And when will we have someone explain to us non-techies what each of the above modifications are supposed to do and what should we be looking for after the update loads. A good way to help a lot of us would be to identify what exactly the problems were that resulted in the fixes.

Thanks much ----


----------



## scottchez (Feb 4, 2003)

When I had the HD Tivo, I had Guide data for ALL DTV and HDTV and all Sub channels, I confirm its still not fixed. There advertising handouts say there is guide data. This is miss leading (almost to the point of false advertising for some DMAs).

"And what about the missing OTA guide data? No one seems to want to address this issue. "


----------



## Moridin (Mar 22, 2005)

Two major points.

Point 1: What I've seen with 282 so far

The UI is _much_ more responsive with 282...everything from caller id pop (which once again appears right at the beginning of the second ring, instead of after the end of the third ring) to bringing up the DVR Events list or the guide. With 281, that would take almost a full second between pressing the button on the remote to seeing something change on the screen. Also, rapid skip forward/backward combos no longer cause the playback to go live, or worse yet freeze the 942. That much at least is nice. :up:

I'm cautiously optimistic concerning the timer fixes.

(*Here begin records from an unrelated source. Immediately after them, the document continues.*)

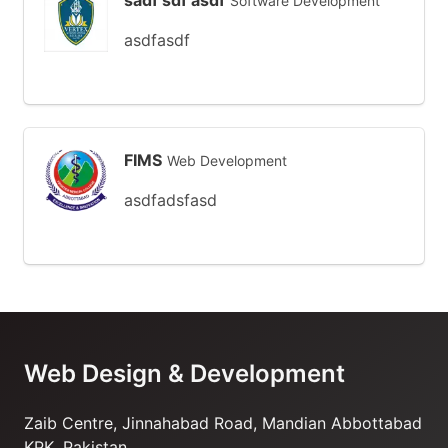
sadf sdf asdf
Software Development
asdfasdf
FIMS
Web Development
asdfadsfasd
Web Design & Development
Zaib Centre, Jinnahabad Road, Mandian Abbottabad
KPK, Pakistan.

As for the pixellation, with 281 it was merely very annoying. So far in playing with 282, it's _horrific_. Watching Unwrapped on Food Network, rather than the right edge of the picture going all blocky and smeared, the entire screen went nuts. And no, it wasn't a transmission snafu. Every time I saw it, I jumped back 10 seconds, and it didn't happen during the playback, but later on it would happen at another point in the programming. Very, very nasty that. :down:

Point 2: Attitudes towards bug fixes (delivered from a soap box)

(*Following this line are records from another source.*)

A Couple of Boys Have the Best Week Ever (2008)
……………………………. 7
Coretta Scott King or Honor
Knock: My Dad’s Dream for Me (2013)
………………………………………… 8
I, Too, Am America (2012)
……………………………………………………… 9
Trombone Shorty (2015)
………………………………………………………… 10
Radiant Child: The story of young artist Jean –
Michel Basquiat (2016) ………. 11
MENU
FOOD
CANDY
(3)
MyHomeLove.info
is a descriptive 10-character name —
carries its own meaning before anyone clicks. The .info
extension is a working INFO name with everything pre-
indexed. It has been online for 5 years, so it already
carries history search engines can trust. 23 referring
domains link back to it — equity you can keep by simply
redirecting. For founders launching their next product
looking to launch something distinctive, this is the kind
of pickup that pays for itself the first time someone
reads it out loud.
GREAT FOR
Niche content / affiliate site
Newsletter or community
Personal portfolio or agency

I'm a software engineer. When I deliver software that breaks existing functionality and later fix the bug I introduced, I don't expect the customers of my company to then pat me on the back, or to berate others for complaining about the fact that I broke something and it took me longer than they would have liked to deliver a fix. Of course, while it happens occasionally, it is rare that serious bugs actually make it into the hands of my company's customers due to very extensive testing. If faulty software makes it into the hands of customers, it is my opinion that customers _should_ be upset about it, especially if it touches areas of major functionality. When it comes to software, bugs are an ever-present fact of life. But the presence of major bugs is due to someone in the R&D/QA/SV chain not doing their what they're paid to do.

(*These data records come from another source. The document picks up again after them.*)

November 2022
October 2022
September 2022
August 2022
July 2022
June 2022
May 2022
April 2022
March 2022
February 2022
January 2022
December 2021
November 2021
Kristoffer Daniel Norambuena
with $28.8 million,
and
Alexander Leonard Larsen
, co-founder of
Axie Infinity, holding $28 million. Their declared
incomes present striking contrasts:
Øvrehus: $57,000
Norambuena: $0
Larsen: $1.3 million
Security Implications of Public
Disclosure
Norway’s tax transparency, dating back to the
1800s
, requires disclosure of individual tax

That being said, I am heartened to hear that 282 went through more betas than previous releases before going generally available, and that it remained a release dedicated purely to fixing bugs without succumbing to feature creep. That sounds like people are starting to do what they're paid to do, and I congratulate Echostar's development and testing teams for that. :righton:


----------



## scottchez (Feb 4, 2003)

Oh so this is just a bug fix release, I understand now.
When do they do Feature releases, like for OTA Guide data like they promised?


----------



## Gary Murrell (Jan 11, 2005)

The pixelization is much worse, that I will say

It now effects HDNet which NEVER showed the problem before, I beleive HDNet is a Constant Bitrate channel

this pixelization happens mostly on channels when lots of action happens or scenes move around (IE: when the bitrate goes up) this occur's on HBO and Showtime badly

-Gary


----------



## NTIMID8 (Sep 17, 2005)

On a good note, The lipsync with voom is as good as I have seen. It was horrible this evening so I forced the update and returned to the same show. Marked improvement.

Now, when watching something like a hockey game on fox sports or even nascar stuff on speed is BRUTAL. It is unwatchable in my eyes it breaks up so bad.

Did anyone notice the customer service menu is active again..works kinda flakey from a gui stand point when in 16x9. Its like its a 4x3 struggling on the overlay in a 16x9 format.


Phil


----------



## Moridin (Mar 22, 2005)

scottchez said:


> Oh so this is just a bug fix release, I understand now.
> When do they do Feature releases, like for OTA Guide data like they promised?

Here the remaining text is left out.